All the precaudal vertebræ have large cavities in the centrum, communicating exteriorly with the surface by means of large lateral foramina. This cavernous structure of the vertebræ gradually decreases posteriorly, until in the anterior caudal vertebræ it is confined to a small pocket above the transverse process. The neural arches of the presacral vertebræ contain numerous deep cavities. The pleurapophyses of the cervical vertebræ are also reticulate in their structure, and some of the anterior ribs have small but deep fossæ below the tubercle.

Post-metapophyses.

On the last two or three cervical vertebræ of Brontosaurus, there is a convoluted ridge of bone over the posterior zyga-pophyses. In the anterior dorsals, this ridge becomes stronger and more elongated, forming a distinct protuberance. These processes have not hitherto been described. As they are analogous to the processes in mammals known as meta-pophyses, they may bear the same general name, being distinguished as the post-metapophyses. The term pre-metapophyses should then be applied to the processes in mammals.

The post-metapophyses probably serve for the attachment of ligaments in the place of the neural spine, which is here wholly wanting. These processes, which are at first oblique in position, gradually become more vertical and stouter, and, coalescing at their bases, finally become united throughout, and are thus converted into the neural spine.

Fœtal Dinosaurs.

Remains of a very small dinosaur were found in immediate relation with the type specimen of Morosaurus grandis. These remains, which consist of a complete femur, the larger portion of both humeri, and several vertebræ, show no essential differences from the large specimens except in size, and indicate an animal of perhaps seven feet in length, and little more than two feet in height. The imperfect ossification of these bones indicates that the animal was very young, and it seems probable that it was fœtal. The only other similar case known in the Dinosauria is the apparent embryo observed by the writer in Compsognathus.[2]

Classification.

The various genera of the Sauropoda, and in fact of the Dinosauria in general, cannot at present be distinguished by the detached teeth. In one form, however, the teeth are quite peculiar, and the dentition appears to offer generic characters. The maxillary teeth of this form have been referred to Stegosaurus (this Journal, vol. xix, p. 255; pl. vi, figs 4 and 5), as they were first found in connection with the remains of that genus. Later investigations indicate that they belong to the Sauropoda, and there is some evidence that they are the teeth of Diplodocus.

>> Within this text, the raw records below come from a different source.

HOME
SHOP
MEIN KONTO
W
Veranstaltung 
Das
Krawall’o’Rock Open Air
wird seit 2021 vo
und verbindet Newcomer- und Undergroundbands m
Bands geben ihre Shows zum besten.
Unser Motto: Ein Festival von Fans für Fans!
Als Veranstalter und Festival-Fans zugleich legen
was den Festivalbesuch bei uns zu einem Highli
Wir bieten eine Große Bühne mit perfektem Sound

The main characters of the order Sauropoda, and of the two families now known to belong to it, are as follows:

Order Sauropoda. Herbivorous.

Feet plantigrade, ungulate; five digits in manus and pes; second row of carpal and tarsal bones unossified. Pubes projecting in front, and united distally by cartilage; no post-pubis. Fore and hind limbs nearly equal; limb bones solid. Sternal bones parial. Premaxillary bones with teeth. Precaudal vertebræ hollow. Each sacral vertebra supports its own transverse processes.

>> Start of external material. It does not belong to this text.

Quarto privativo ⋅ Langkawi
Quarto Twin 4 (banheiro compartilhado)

Family Atlantosauridæ. Anterior vertebræ opisthocœlian. Ischia directed downward, with extremities meeting on median line. Anterior caudals with lateral cavities. A pituitary canal.

Family Morosauridæ. Anterior vertebræ opisthocœlian. Ischia directed backward, with sides meeting on median line. Anterior caudals solid. Pituitary fossa only.

Yale College, New Haven, July 12th, 1883.
Restoration of BRONTOSAURUS EXCELSUS. Marsh. One-eightieth natural size.
  1. This Journal, xvi, 417, Nov. 1878; xvii, 86, Jan. 1879; xxi, 417, May, 1881; and xxiii, 81, Jan. 1882.
  2. This Journal, xxii, 340, November, 1881.